Covering your mouth while coughing by using a tissue or fabric instead of your hands.

Wash your hands with soap and water frequently.

Avoid getting in contact with infected people.

Avoid touching infected surfaces.

Clean and sanitize your hands, hard surfaces, objects, and even toys regularly.

If a child is at high risk of developing severe RSV infection, try to restrict their time in social settings during the respiratory syncytial virus (RSV) infection season.

Final thoughts

RSV can be a frightening sickness for new parents who have young children. If your kid becomes ill and exhibits RSV symptoms, especially if they are under the age of 6 months, contact your healthcare professional or go to the emergency department. 

Even if your child has a mild infection, it’s vital to consult with your doctor to ensure that their symptoms aren’t serious. During RSV season, avoid big gatherings or events where contagious infections might quickly spread. 

Washing your hands frequently, urging those around your kid to wash their hands, and cleaning and sanitising commonly touched surfaces, objects, and toys can help to prevent the spread of RSV infection.

Frequently asked questions (FAQs)

Q1. What are the first signs of RSV infection?

Ans. Similar to the common cold, coughing, sneezing, runny nose, fever, and loss of appetite are a few of the most common early signs of the onset of respiratory syncytial virus (RSV) infection symptoms. 

Q2. How do you get RSV viral infection?

Ans. A person, who is infected, coughs or sneezes.
When you cough or sneeze, virus droplets enter your eyes, nose, or mouth.
You have direct touch with the virus, similar to kissing the face of an RSV-infected child.

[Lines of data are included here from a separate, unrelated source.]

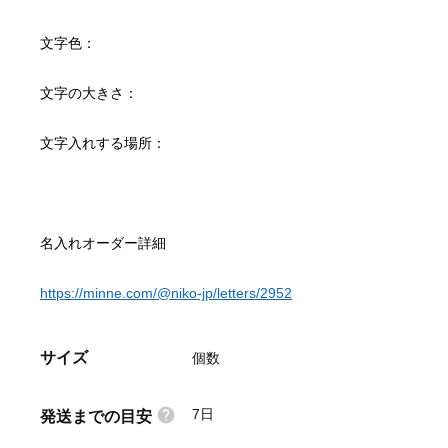
https://minne.com/@niko-jp/letters/2952
サイズ
個数
7日
発送までの目安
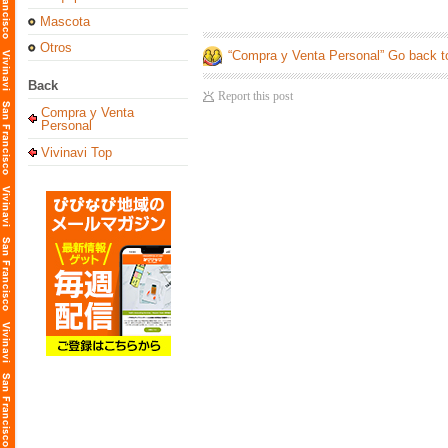
Mascota
Otros
“Compra y Venta Personal” Go back t
Back
Report this post
Compra y Venta
Personal
Vivinavi Top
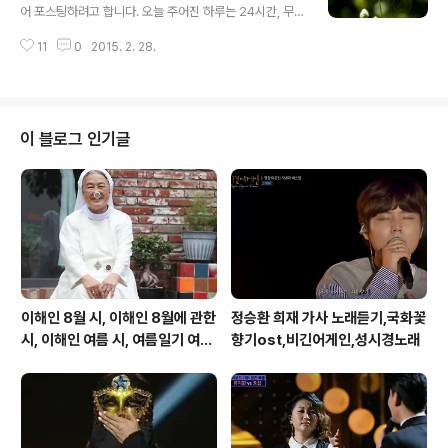
었다​ 강물을 따라 흘러가다 절벽을 휘감아돌 때가 가장 찬
어 포스팅하려고 합니다. 오늘 주어진 하루는 24시간, 무
란하다는 것을 알게 되었다 ​해질 무렵에 아버지가 왜 강가
엇을 위해 살았는지 힘들어 하루를 포기하려고는 하지 않
에 지게를 두고 종아리를 씻고 돌아와서 내 이름을 한번씩
11
0
2015. 2. 28.
았는지 반성해봅니다. 하루는 짧은 인생 입니다 또 하루
불어보았는지 알게 되었다 https://youtu.be/dv9..
가'오늘'이라는 이름으로 우리에게 주어졌습니다.당신의
하루가 희망차게 열렸습니다. 하지만 우리는 가장 소중한
오늘을 무의미하게,때로는 아무렇게나 보낼 때가 있습니
다. 하루하루가 모여 평생이 되고,'영원히'란 말이 됩니다.
이 블로그 인기글
어떤 사람이 이 하루라는 의미를 이렇게말했습니다. "하루
는 곧 일생이다.좋은 일생이 있는 것처럼 좋은 하루도 있다.
불행한 일생이 있는 것같이 불행한 하루도 있다. 하루를 짧
은 인생으로 본다면하나의 날을 부질없이 보내지는 않을
것이다." 좋은 하루를 보내는 것이곧 좋은 ..
이해인 8월 시, 이해인 8월에 관한
정승환 희재 가사 노래듣기,국화꽃
시, 이해인 여름 시, 여름일기 여름
향기ost,비긴어게인,성시경노래
이 오면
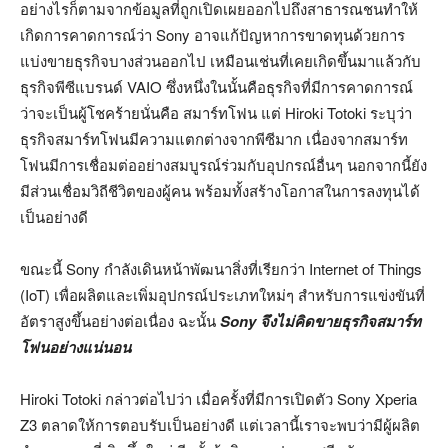
อย่างไรก็ตามจากข้อมูลที่ถูกเปิดเผยออกไปถึงสาธารณชนทำให้
เกิดการคาดการณ์ว่า Sony อาจแก้ปัญหาการขาดทุนด้วยการ
แบ่งขายธุรกิจบางส่วนออกไป เหมือนเช่นที่เคยเกิดขึ้นมาแล้วกับ
ธุรกิจพีซีแบรนด์ VAIO ซึ่งหนึ่งในนั้นคือธุรกิจที่มีการคาดการณ์
ว่าจะเป็นผู้โชคร้ายนั่นคือ สมาร์ทโฟน แต่ Hiroki Totoki ระบุว่า
ธุรกิจสมาร์ทโฟนมีความแตกต่างจากพีซีมาก เนื่องจากสมาร์ท
โฟนมีการเชื่อมต่ออย่างสมบูรณ์ร่วมกับอุปกรณ์อื่นๆ นอกจากนี้ยัง
มีส่วนเชื่อมวิถีชีวิตของผู้คน พร้อมทั้งสร้างโอกาสในการลงทุนได้
เป็นอย่างดี
ขณะนี้ Sony กำลังเดินหน้าพัฒนาสิ่งที่เรียกว่า Internet of Things
(IoT) เพื่อผลิตและเพิ่มอุปกรณ์ประเภทใหม่ๆ สำหรับการแข่งขันที่
อัตราสูงขึ้นอย่างต่อเนื่อง ฉะนั้น
Sony จึงไม่คิดขายธุรกิจสมาร์ท
โฟนอย่างแน่นอน
Hiroki Totoki กล่าวต่อไปว่า เมื่อครั้งที่มีการเปิดตัว Sony Xperia
Z3 ตลาดให้การตอบรับเป็นอย่างดี แต่เวลานี้เราจะพบว่ามีผู้ผลิต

Q3. What happens when adults get RSV infection?

Ans. Coughing, sore throat, congestion, runny nose, headache, low fevers, and exhaustion are common symptoms. More severe symptoms can range from influenza-like symptoms with more severe coughing and wheezing to pneumonia, inability to breathe on one’s own, and even death. 

Q4. Is RSV similar to COVID-19?

Ans. The flu, COVID-19, and respiratory syncytial virus (RSV) are all highly contagious respiratory diseases caused by viruses: the flu by the influenza virus, COVID-19 by SARS-CoV-2 virus, and RSV by the respiratory syncytial virus. A person might be infected with numerous viruses at the same time.

Q5. Is RSV spread from kissing?

Ans. Contact with infected respiratory droplets transmits RSV. It can be transmitted through kissing, sharing drinks, or passing items from mouth to mouth. Washing your hands, covering your coughs and sneezes, and avoiding contact when sick will help in reducing the spread and safeguard our youngest family members.